- EXERCISE DESCRIPTION -
Read through the material below and copy each line in which the word "breze" occurs.

- RECORDS SHOWN -

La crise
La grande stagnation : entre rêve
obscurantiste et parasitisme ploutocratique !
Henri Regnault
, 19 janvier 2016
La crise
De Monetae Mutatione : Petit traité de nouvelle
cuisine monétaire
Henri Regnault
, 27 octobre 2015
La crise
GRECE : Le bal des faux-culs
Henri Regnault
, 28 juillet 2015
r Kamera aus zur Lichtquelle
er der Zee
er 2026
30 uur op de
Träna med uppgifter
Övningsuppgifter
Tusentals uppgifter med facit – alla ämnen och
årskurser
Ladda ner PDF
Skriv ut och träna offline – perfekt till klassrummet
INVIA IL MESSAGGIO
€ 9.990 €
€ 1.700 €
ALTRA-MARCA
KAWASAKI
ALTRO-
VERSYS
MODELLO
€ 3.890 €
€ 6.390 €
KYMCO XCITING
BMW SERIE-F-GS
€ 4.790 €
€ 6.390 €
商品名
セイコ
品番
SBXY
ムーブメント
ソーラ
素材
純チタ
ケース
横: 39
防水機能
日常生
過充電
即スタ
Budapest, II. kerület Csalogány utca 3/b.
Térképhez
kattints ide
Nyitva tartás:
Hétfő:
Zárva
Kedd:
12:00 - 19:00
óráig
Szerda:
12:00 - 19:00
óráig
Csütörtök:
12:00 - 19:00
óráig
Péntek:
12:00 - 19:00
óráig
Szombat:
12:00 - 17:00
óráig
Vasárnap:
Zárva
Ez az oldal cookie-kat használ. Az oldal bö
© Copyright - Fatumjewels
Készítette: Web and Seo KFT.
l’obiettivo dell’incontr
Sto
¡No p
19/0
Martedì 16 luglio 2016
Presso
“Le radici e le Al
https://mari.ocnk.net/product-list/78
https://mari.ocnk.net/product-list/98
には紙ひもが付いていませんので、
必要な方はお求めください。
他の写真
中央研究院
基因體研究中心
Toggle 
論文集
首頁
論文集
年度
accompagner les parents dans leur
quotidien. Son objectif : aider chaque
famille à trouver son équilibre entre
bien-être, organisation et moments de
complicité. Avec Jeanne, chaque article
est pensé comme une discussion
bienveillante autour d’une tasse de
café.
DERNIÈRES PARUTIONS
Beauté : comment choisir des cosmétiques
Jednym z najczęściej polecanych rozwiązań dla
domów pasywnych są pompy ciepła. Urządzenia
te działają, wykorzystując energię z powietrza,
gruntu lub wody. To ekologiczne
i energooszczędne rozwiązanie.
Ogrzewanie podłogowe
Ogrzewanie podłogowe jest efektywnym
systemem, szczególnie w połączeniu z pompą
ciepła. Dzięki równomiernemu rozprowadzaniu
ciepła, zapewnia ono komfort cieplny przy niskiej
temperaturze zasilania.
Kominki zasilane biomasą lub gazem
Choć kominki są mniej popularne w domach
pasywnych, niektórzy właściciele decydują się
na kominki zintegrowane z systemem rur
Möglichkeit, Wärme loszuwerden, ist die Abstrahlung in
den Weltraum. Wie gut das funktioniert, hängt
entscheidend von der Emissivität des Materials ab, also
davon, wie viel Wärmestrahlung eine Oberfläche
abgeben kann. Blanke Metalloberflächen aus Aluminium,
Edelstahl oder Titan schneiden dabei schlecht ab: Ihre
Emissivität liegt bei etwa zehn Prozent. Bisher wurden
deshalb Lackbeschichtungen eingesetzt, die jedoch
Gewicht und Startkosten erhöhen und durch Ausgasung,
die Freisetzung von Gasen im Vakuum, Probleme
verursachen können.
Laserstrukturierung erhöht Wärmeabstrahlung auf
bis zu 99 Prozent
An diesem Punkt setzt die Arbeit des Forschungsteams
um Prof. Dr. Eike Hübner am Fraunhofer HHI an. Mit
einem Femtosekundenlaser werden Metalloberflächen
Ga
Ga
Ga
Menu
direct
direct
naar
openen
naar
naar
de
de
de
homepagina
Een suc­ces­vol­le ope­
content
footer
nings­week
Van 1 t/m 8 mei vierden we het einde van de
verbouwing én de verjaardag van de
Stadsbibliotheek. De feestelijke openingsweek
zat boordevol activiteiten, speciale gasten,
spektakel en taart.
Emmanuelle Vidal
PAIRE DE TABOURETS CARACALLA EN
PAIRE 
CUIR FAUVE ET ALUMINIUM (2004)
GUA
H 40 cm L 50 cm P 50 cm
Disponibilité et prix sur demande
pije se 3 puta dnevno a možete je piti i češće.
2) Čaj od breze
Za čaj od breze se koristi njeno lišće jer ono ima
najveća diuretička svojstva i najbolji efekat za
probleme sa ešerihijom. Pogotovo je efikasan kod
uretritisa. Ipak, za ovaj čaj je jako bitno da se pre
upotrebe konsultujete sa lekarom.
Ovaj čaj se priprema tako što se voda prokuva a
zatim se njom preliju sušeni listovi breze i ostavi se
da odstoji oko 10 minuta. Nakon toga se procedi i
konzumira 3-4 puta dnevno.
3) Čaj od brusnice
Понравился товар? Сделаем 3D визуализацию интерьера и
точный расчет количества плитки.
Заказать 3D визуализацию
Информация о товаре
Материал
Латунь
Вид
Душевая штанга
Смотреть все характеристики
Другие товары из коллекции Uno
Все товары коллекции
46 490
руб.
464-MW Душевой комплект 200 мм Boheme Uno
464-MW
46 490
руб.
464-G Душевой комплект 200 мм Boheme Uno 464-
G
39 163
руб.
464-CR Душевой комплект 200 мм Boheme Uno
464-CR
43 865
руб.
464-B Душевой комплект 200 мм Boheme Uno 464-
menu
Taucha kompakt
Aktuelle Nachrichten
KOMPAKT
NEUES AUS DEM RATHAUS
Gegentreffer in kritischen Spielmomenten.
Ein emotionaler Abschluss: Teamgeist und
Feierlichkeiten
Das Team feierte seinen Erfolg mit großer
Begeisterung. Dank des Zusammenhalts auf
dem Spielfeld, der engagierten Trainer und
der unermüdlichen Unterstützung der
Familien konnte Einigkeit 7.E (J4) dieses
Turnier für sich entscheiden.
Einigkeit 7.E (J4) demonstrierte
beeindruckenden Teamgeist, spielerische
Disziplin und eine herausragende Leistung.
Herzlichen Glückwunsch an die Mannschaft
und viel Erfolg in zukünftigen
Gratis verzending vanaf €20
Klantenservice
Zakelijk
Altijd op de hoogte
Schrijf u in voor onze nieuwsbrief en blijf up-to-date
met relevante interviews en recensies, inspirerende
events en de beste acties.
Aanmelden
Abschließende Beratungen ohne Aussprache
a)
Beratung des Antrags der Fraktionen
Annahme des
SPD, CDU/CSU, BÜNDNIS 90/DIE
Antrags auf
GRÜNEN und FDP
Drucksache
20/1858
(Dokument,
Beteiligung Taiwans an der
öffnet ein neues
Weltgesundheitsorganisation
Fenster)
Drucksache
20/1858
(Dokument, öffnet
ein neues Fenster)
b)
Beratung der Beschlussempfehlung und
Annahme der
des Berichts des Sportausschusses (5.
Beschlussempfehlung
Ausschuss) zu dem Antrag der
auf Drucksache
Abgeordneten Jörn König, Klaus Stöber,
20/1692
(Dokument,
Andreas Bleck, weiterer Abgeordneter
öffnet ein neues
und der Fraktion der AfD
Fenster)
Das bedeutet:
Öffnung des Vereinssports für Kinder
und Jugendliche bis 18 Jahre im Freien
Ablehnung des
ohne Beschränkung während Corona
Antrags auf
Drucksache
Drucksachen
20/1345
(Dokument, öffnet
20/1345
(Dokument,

- SOLUTION TO THIS EXERCISE -
2) Čaj od breze
Za čaj od breze se koristi njeno lišće jer ono ima
zatim se njom preliju sušeni listovi breze i ostavi se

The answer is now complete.